> Information provided:
========================================

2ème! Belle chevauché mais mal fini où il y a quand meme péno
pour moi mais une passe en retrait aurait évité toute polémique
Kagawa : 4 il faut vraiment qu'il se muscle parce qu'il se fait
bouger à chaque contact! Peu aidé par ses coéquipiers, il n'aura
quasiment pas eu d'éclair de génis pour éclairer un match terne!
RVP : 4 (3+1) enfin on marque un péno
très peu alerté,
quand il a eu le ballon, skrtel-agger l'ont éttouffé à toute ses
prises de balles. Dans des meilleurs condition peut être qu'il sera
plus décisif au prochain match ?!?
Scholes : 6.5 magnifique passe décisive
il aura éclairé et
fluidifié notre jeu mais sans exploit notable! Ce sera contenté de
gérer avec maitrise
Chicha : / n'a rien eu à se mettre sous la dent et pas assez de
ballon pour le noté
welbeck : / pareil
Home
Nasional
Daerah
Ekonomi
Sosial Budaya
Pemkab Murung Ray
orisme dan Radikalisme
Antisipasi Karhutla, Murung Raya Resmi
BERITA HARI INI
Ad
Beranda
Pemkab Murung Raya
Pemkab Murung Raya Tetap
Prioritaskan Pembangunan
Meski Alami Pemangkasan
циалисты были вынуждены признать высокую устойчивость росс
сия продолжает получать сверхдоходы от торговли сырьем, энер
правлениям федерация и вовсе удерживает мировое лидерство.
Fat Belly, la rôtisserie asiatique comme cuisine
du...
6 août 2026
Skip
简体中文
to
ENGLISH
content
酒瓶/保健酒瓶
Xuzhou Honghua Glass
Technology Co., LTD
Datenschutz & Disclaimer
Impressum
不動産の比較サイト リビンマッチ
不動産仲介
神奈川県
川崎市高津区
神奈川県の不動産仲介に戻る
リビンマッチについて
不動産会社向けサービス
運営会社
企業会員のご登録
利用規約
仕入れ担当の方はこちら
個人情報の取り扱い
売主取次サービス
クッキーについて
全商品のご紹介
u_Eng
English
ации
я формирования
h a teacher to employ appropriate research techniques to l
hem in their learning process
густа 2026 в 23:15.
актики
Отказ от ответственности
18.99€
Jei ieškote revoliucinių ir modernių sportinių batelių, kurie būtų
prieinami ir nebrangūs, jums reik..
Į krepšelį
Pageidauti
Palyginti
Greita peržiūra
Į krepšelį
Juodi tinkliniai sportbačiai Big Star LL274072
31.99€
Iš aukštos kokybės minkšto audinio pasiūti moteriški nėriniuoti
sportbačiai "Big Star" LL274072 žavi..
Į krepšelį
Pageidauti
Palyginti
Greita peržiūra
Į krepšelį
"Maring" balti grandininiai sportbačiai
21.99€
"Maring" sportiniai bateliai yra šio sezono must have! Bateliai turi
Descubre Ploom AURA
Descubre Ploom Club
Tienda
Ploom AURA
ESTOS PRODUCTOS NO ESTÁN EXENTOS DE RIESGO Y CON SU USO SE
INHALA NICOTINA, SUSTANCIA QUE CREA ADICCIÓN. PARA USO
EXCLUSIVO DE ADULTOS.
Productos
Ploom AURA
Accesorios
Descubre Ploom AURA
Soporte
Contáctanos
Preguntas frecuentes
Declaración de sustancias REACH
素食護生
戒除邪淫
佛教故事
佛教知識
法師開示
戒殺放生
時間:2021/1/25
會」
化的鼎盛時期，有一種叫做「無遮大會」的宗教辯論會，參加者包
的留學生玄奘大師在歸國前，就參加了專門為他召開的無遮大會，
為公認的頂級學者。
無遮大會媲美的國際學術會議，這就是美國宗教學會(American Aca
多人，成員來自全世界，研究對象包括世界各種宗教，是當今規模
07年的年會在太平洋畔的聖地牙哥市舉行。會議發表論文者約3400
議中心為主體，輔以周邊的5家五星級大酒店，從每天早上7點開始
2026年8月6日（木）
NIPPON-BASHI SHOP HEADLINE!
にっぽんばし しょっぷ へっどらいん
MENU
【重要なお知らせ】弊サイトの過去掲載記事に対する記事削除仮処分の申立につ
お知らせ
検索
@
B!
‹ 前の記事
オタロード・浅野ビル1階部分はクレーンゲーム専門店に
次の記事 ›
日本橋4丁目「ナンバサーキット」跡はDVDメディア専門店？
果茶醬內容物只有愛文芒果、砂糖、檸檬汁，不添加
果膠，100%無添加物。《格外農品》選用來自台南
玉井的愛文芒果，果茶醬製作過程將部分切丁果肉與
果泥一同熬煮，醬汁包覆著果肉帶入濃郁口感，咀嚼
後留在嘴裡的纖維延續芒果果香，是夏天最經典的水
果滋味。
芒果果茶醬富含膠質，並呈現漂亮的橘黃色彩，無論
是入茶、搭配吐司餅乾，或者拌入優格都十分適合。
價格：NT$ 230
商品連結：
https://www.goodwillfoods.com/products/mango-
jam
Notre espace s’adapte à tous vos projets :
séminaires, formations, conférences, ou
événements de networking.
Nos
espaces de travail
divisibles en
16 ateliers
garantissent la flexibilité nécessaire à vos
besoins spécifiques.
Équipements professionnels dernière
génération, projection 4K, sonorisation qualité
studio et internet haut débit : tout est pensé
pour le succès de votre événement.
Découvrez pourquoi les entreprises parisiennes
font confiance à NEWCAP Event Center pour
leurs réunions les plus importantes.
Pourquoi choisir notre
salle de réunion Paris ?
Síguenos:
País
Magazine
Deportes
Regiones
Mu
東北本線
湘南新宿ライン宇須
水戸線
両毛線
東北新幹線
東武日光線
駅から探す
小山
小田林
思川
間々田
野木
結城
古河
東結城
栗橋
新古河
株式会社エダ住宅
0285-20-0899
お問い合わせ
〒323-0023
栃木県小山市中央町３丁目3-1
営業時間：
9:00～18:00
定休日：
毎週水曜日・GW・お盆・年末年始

========================================

> What this task involves:
All of the entries, from the first line to the last, should be duplicated exactly.

> Completed exercise:
2ème! Belle chevauché mais mal fini où il y a quand meme péno
pour moi mais une passe en retrait aurait évité toute polémique
Kagawa : 4 il faut vraiment qu'il se muscle parce qu'il se fait
bouger à chaque contact! Peu aidé par ses coéquipiers, il n'aura
quasiment pas eu d'éclair de génis pour éclairer un match terne!
RVP : 4 (3+1) enfin on marque un péno
très peu alerté,
quand il a eu le ballon, skrtel-agger l'ont éttouffé à toute ses
prises de balles. Dans des meilleurs condition peut être qu'il sera
plus décisif au prochain match ?!?
Scholes : 6.5 magnifique passe décisive
il aura éclairé et
fluidifié notre jeu mais sans exploit notable! Ce sera contenté de
gérer avec maitrise
Chicha : / n'a rien eu à se mettre sous la dent et pas assez de
ballon pour le noté
welbeck : / pareil
Home
Nasional
Daerah
Ekonomi
Sosial Budaya
Pemkab Murung Ray
orisme dan Radikalisme
Antisipasi Karhutla, Murung Raya Resmi
BERITA HARI INI
Ad
Beranda
Pemkab Murung Raya
Pemkab Murung Raya Tetap
Prioritaskan Pembangunan
Meski Alami Pemangkasan
циалисты были вынуждены признать высокую устойчивость росс
сия продолжает получать сверхдоходы от торговли сырьем, энер
правлениям федерация и вовсе удерживает мировое лидерство.
Fat Belly, la rôtisserie asiatique comme cuisine
du...
6 août 2026
Skip
简体中文
to
ENGLISH
content
酒瓶/保健酒瓶
Xuzhou Honghua Glass
Technology Co., LTD
Datenschutz & Disclaimer
Impressum
不動産の比較サイト リビンマッチ
不動産仲介
神奈川県
川崎市高津区
神奈川県の不動産仲介に戻る
リビンマッチについて
不動産会社向けサービス
運営会社
企業会員のご登録
利用規約
仕入れ担当の方はこちら
個人情報の取り扱い
売主取次サービス
クッキーについて
全商品のご紹介
u_Eng
English
ации
я формирования
h a teacher to employ appropriate research techniques to l
hem in their learning process
густа 2026 в 23:15.
актики
Отказ от ответственности
18.99€
Jei ieškote revoliucinių ir modernių sportinių batelių, kurie būtų
prieinami ir nebrangūs, jums reik..
Į krepšelį
Pageidauti
Palyginti
Greita peržiūra
Į krepšelį
Juodi tinkliniai sportbačiai Big Star LL274072
31.99€
Iš aukštos kokybės minkšto audinio pasiūti moteriški nėriniuoti
sportbačiai "Big Star" LL274072 žavi..
Į krepšelį
Pageidauti
Palyginti
Greita peržiūra
Į krepšelį
"Maring" balti grandininiai sportbačiai
21.99€
"Maring" sportiniai bateliai yra šio sezono must have! Bateliai turi
Descubre Ploom AURA
Descubre Ploom Club
Tienda
Ploom AURA
ESTOS PRODUCTOS NO ESTÁN EXENTOS DE RIESGO Y CON SU USO SE
INHALA NICOTINA, SUSTANCIA QUE CREA ADICCIÓN. PARA USO
EXCLUSIVO DE ADULTOS.
Productos
Ploom AURA
Accesorios
Descubre Ploom AURA
Soporte
Contáctanos
Preguntas frecuentes
Declaración de sustancias REACH
素食護生
戒除邪淫
佛教故事
佛教知識
法師開示
戒殺放生
時間:2021/1/25
會」
化的鼎盛時期，有一種叫做「無遮大會」的宗教辯論會，參加者包
的留學生玄奘大師在歸國前，就參加了專門為他召開的無遮大會，
為公認的頂級學者。
無遮大會媲美的國際學術會議，這就是美國宗教學會(American Aca
多人，成員來自全世界，研究對象包括世界各種宗教，是當今規模
07年的年會在太平洋畔的聖地牙哥市舉行。會議發表論文者約3400
議中心為主體，輔以周邊的5家五星級大酒店，從每天早上7點開始
2026年8月6日（木）
NIPPON-BASHI SHOP HEADLINE!
にっぽんばし しょっぷ へっどらいん
MENU
【重要なお知らせ】弊サイトの過去掲載記事に対する記事削除仮処分の申立につ
お知らせ
検索
@
B!
‹ 前の記事
オタロード・浅野ビル1階部分はクレーンゲーム専門店に
次の記事 ›
日本橋4丁目「ナンバサーキット」跡はDVDメディア専門店？
果茶醬內容物只有愛文芒果、砂糖、檸檬汁，不添加
果膠，100%無添加物。《格外農品》選用來自台南
玉井的愛文芒果，果茶醬製作過程將部分切丁果肉與
果泥一同熬煮，醬汁包覆著果肉帶入濃郁口感，咀嚼
後留在嘴裡的纖維延續芒果果香，是夏天最經典的水
果滋味。
芒果果茶醬富含膠質，並呈現漂亮的橘黃色彩，無論
是入茶、搭配吐司餅乾，或者拌入優格都十分適合。
價格：NT$ 230
商品連結：
https://www.goodwillfoods.com/products/mango-
jam
Notre espace s’adapte à tous vos projets :
séminaires, formations, conférences, ou
événements de networking.
Nos
espaces de travail
divisibles en
16 ateliers
garantissent la flexibilité nécessaire à vos
besoins spécifiques.
Équipements professionnels dernière
génération, projection 4K, sonorisation qualité
studio et internet haut débit : tout est pensé
pour le succès de votre événement.
Découvrez pourquoi les entreprises parisiennes
font confiance à NEWCAP Event Center pour
leurs réunions les plus importantes.
Pourquoi choisir notre
salle de réunion Paris ?
Síguenos:
País
Magazine
Deportes
Regiones
Mu
東北本線
湘南新宿ライン宇須
水戸線
両毛線
東北新幹線
東武日光線
駅から探す
小山
小田林
思川
間々田
野木
結城
古河
東結城
栗橋
新古河
株式会社エダ住宅
0285-20-0899
お問い合わせ
〒323-0023
栃木県小山市中央町３丁目3-1
営業時間：
9:00～18:00
定休日：
毎週水曜日・GW・お盆・年末年始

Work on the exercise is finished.